Na sexta-feira, 13 de junho de 2025, o Hospital Regional de Campo Maior, no Piauí, realizou a primeira retirada simultânea de órgãos para transplante na unidade. Profissionais especializados captaram fígado, rins e córneas numa operação coordenada pela Secretaria de Estado da Saúde, com apoio logístico e técnico das equipes locais.
A captação transformou a morte de um paciente em potencial de vida para várias pessoas inscritas nas filas de espera por órgãos. Equipes médicas treinadas conduziram o procedimento seguindo protocolos nacionais de doação e transplante, garantindo segurança técnica e respeito aos familiares do doador.
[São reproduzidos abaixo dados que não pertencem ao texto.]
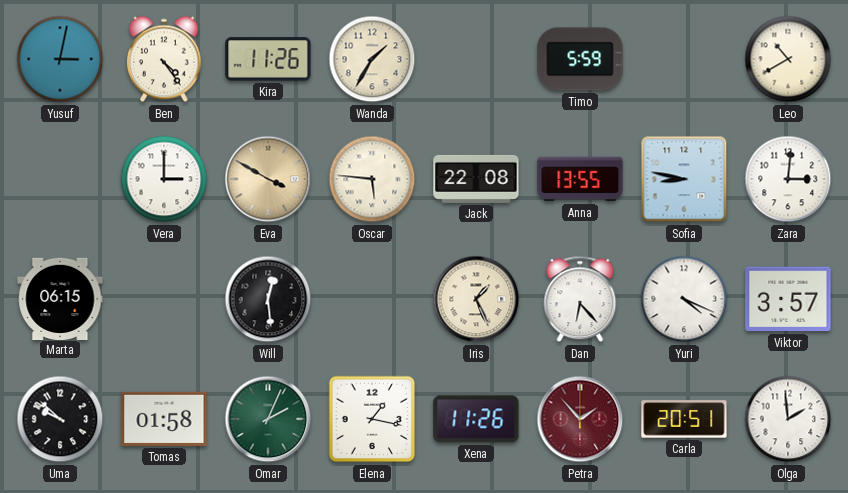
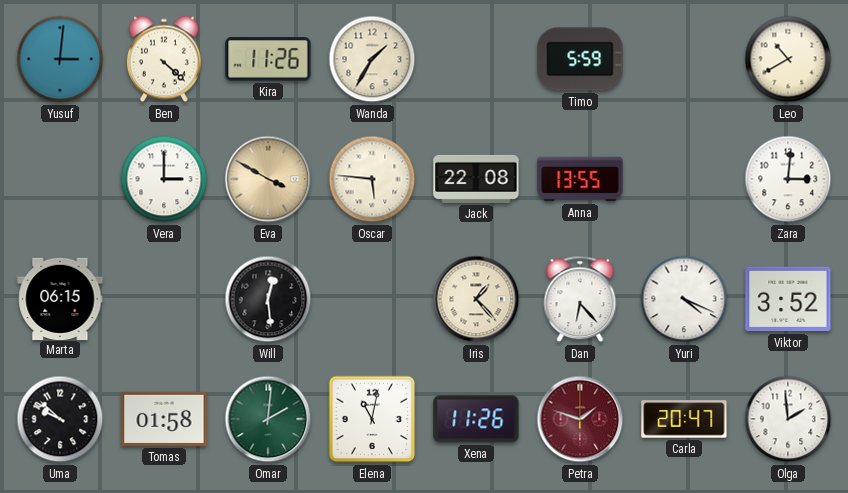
Yusuf: 3:02 -> 3:01
Ben: 4:24 -> 4:22
Sofia: 8:47 -> none
Iris: 1:26 -> 1:23
Viktor: 3:57 -> 3:52
Omar: 2:04 -> 2:01
Elena: 1:17 -> 11:02
Petra: 1:53 -> 1:48
Carla: 20:51 -> 20:47
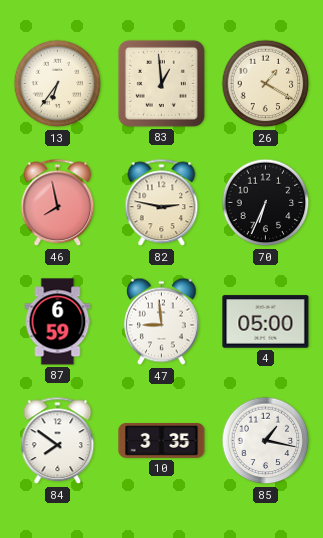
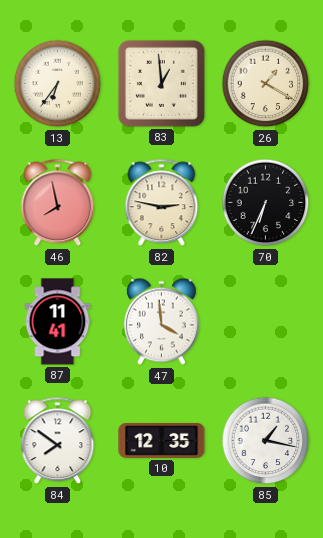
87: 6:59 -> 11:41
47: 8:59 -> 3:59
4: 05:00 -> none
10: 3:35 -> 12:35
O evento marca um avanço na descentralização de procedimentos de média e alta complexidade, reduzindo dependência da capital e aproximando serviços de referência da população do interior. Técnicos hospitalares, cirurgiões e enfermeiros atuaram em ciclos sincronizados para preservar a viabilidade dos enxertos e encaminhá-los a centros transplantadores conforme critérios clínicos.
Autoridades estaduais acompanharam a ação e destacaram que o caso sinaliza ampliação da capacidade regional, fruto de investimentos em infraestrutura e qualificação profissional. A expectativa é que, com obras previstas e programas de formação continuada, outras captações e transplantes possam ocorrer em municípios do interior, aumentando o acesso e diminuindo tempos de espera.
Receptores serão selecionados por critérios das listas oficiais e avaliação clínica, garantindo equidade e segurança. O episódio também alimenta discussões sobre logística, bioética e necessidade de ampliar campanhas de doação para sustentar a oferta crescente de enxertos. O movimento mobiliza gestores, comunidades e profissionais para consolidar uma rede estadual mais robusta e integrada e duradoura.